Day 16 – Finale.Part 2 (Getting things done)

Continuation from part 1. Read this first preferably.

Stitching the strands together

Imagine having a bunch of spaghetti strands (uncooked or cooked doesn’t matter). Lets say each strand of spaghetti is a sequence, audio sequence, RNN sequence, etc… Generating audio sequence is like producing each noodle strand 1064.jpgindividually, and at every fixed interval, you make a cut. You collect all these strands and lay them out, end to end as one long giant strand of spag (music). But it turns out, doing this means at each start of a new sequence it starts off with the same “initial value”, and sometimes, it repeats itself over and over again. The major problem is that the first frame of the audio starts off not knowing where it ended last time. As you can see in the image below, the starting frame do not match the final frame from the previous sequence.
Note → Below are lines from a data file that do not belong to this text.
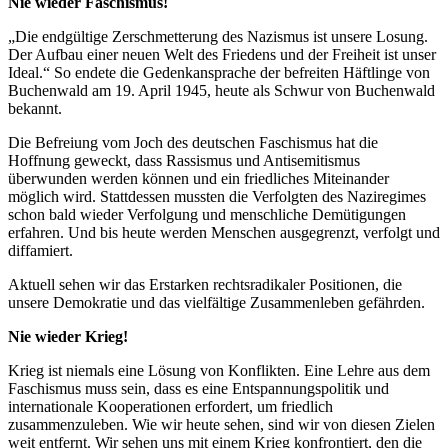
Nie wieder Faschismus!
„Die endgültige Zerschmetterung des Nazismus ist unsere Losung.
Der Aufbau einer neuen Welt des Friedens und der Freiheit ist unser
Ideal.“ So endete die Gedenkansprache der befreiten Häftlinge von
Buchenwald am 19. April 1945, heute als Schwur von Buchenwald
bekannt.
Die Befreiung vom Joch des deutschen Faschismus hat die
Hoffnung geweckt, dass Rassismus und Antisemitismus
überwunden werden können und ein friedliches Miteinander
möglich wird. Stattdessen mussten die Verfolgten des Naziregimes
schon bald wieder Verfolgung und menschliche Demütigungen
erfahren. Und bis heute werden Menschen ausgegrenzt, verfolgt und
diffamiert.
Aktuell sehen wir das Erstarken rechtsradikaler Positionen, die
unsere Demokratie und das vielfältige Zusammenleben gefährden.
Nie wieder Krieg!
Krieg ist niemals eine Lösung von Konflikten. Eine Lehre aus dem
Faschismus muss sein, dass es eine Entspannungspolitik und
internationale Kooperationen erfordert, um friedlich
zusammenzuleben. Wie wir heute sehen, sind wir von diesen Zielen
weit entfernt. Wir sehen uns mit einem Krieg konfrontiert, den die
Also you’ll notice that each new beginning tend to start near 0, or what the initial estimated parameters was. So what we want to do is to somehow “connect” the spaghetti strands together instead of just lining them up.
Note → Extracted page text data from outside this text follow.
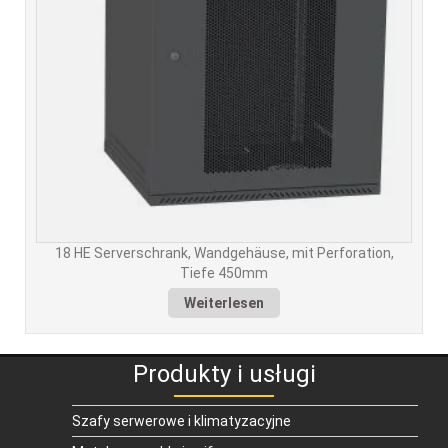
18 HE Serverschrank, Wandgehäuse, mit Perforation,
Tiefe 450mm
Weiterlesen
Produkty i usługi
Szafy serwerowe i klimatyzacyjne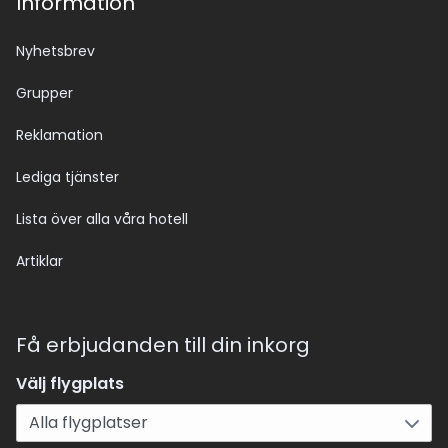
Information
Nyhetsbrev
Grupper
Reklamation
Lediga tjänster
Lista över alla våra hotell
Artiklar
Få erbjudanden till din inkorg
Välj flygplats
So, instead of letting the initial RNN parameters to be fixed, I “force” it to the last RNN parameters of the previous sequence. What I did was to let r_0 (RNN input) and c_0 (LSTM cell input) to be a tensor, and taking the previous’ sequence r_last and c_last to replace it. A crude example below. Theoretically, this should work to remove and audio “jinks” and the music (if you can call it that) will flow smooth.
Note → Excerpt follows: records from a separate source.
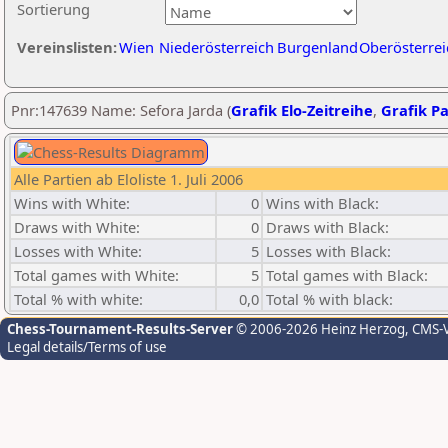
Sortierung
Vereinslisten:
Wien
Niederösterreich
Burgenland
Oberösterrei
Pnr:147639 Name: Sefora Jarda (
Grafik Elo-Zeitreihe
,
Grafik Pa
Alle Partien ab Eloliste 1. Juli 2006
Wins with White:
0
Wins with Black:
Draws with White:
0
Draws with Black:
Losses with White:
5
Losses with Black:
Total games with White:
5
Total games with Black:
Total % with white:
0,0
Total % with black:
Chess-Tournament-Results-Server
© 2006-2026 Heinz Herzog
, CMS-
Legal details/Terms of use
Both sequences are not connected, we let the new sequence begin where we left off the last time.

Again, we trained a new model using this method, using the same parameters, but this time with a shorter recurrent length and longer training time. (single layer LSTMP; rnn length=4000; input size=240; hidden units=512)


The loss curve does not show any signs of irregularities, so it might be good yeah? Finally I used this model to generate new audio with the methods explained in Part I, but this time, I added the sequence joining method and….


The winner

It actually works. I couldn’t believe it myself. The “music” is now free from audio hiccups! (It gets abit better towards the end) Its not very interesting and it needs a little polishing (maybe more layers or hidden units), but I think this is the best result I can achieve. But all things must come to an end. This is the end of the project and the IFT6266 course. I’ve learn alot from this, coming from a guy who is not a computer science major, and who is pretty much clueless on neural networks on the first lesson, I managed to produce something very cool.

Or perhaps what I’m doing its all just pure dumb luck ¯\_(ツ)_/¯

I’ll probably continue working on this if I find the time in the future.  Feel free to drop me a message if you find this interesting

Day 15 – Finale.Part 1

We are coming to the end of the course, and I will try to explain more in detail, my methodology to the training and audio generation procedure. In part 1, I will explain how I used my training inputs.



First, I present the neural network architecture which I used – LSTM with a recurrent projection layer (we call it LSTMP from here on). You can find the paper describing the architecture in my previous post. A simple diagram of the LSTMP is shown below:lstmp_finale.png

First thing you’ll notice is that it is not an autoencoder. Input feature size is 40 whilst Target size is 1. It is not trying to reconstruct itself, but to predict future frames. An analogy will be like listening to 1 minute of audio and try to guess the next 10 seconds. Targets t are delayed such that it does not overlap the input.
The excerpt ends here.